### EXTRACTED RECORDS
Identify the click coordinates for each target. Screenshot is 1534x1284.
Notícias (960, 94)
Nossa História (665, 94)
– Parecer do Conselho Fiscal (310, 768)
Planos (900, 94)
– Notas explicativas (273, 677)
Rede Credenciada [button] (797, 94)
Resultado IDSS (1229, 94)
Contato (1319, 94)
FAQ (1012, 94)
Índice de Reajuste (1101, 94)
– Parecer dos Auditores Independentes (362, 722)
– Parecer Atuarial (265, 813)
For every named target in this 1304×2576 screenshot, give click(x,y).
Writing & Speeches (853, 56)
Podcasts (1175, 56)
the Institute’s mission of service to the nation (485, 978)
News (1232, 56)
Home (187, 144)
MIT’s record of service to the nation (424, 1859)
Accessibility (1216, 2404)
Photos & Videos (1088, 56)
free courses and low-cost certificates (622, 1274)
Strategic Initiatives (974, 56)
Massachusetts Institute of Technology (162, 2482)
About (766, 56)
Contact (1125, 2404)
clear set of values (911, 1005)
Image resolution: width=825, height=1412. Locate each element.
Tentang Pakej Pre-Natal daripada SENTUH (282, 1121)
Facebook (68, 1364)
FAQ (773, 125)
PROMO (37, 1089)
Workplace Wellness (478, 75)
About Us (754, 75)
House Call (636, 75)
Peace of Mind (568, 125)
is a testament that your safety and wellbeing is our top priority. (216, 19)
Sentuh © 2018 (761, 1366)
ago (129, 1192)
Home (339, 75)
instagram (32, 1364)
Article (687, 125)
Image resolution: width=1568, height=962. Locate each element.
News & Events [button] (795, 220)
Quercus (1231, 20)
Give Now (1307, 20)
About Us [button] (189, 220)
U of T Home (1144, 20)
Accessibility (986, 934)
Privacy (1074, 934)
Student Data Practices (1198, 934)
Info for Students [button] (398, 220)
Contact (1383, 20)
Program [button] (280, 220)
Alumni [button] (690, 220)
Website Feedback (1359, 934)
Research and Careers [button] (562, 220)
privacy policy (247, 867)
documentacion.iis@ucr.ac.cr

### YOUR ASSIGNMENT
Set the entries above down again, each one exactly as written.

### ANSWER TO THIS TASK
Identify the click coordinates for each target. Screenshot is 1534x1284.
Notícias (960, 94)
Nossa História (665, 94)
– Parecer do Conselho Fiscal (310, 768)
Planos (900, 94)
– Notas explicativas (273, 677)
Rede Credenciada [button] (797, 94)
Resultado IDSS (1229, 94)
Contato (1319, 94)
FAQ (1012, 94)
Índice de Reajuste (1101, 94)
– Parecer dos Auditores Independentes (362, 722)
– Parecer Atuarial (265, 813)
For every named target in this 1304×2576 screenshot, give click(x,y).
Writing & Speeches (853, 56)
Podcasts (1175, 56)
the Institute’s mission of service to the nation (485, 978)
News (1232, 56)
Home (187, 144)
MIT’s record of service to the nation (424, 1859)
Accessibility (1216, 2404)
Photos & Videos (1088, 56)
free courses and low-cost certificates (622, 1274)
Strategic Initiatives (974, 56)
Massachusetts Institute of Technology (162, 2482)
About (766, 56)
Contact (1125, 2404)
clear set of values (911, 1005)
Image resolution: width=825, height=1412. Locate each element.
Tentang Pakej Pre-Natal daripada SENTUH (282, 1121)
Facebook (68, 1364)
FAQ (773, 125)
PROMO (37, 1089)
Workplace Wellness (478, 75)
About Us (754, 75)
House Call (636, 75)
Peace of Mind (568, 125)
is a testament that your safety and wellbeing is our top priority. (216, 19)
Sentuh © 2018 (761, 1366)
ago (129, 1192)
Home (339, 75)
instagram (32, 1364)
Article (687, 125)
Image resolution: width=1568, height=962. Locate each element.
News & Events [button] (795, 220)
Quercus (1231, 20)
Give Now (1307, 20)
About Us [button] (189, 220)
U of T Home (1144, 20)
Accessibility (986, 934)
Privacy (1074, 934)
Student Data Practices (1198, 934)
Info for Students [button] (398, 220)
Contact (1383, 20)
Program [button] (280, 220)
Alumni [button] (690, 220)
Website Feedback (1359, 934)
Research and Careers [button] (562, 220)
privacy policy (247, 867)
documentacion.iis@ucr.ac.cr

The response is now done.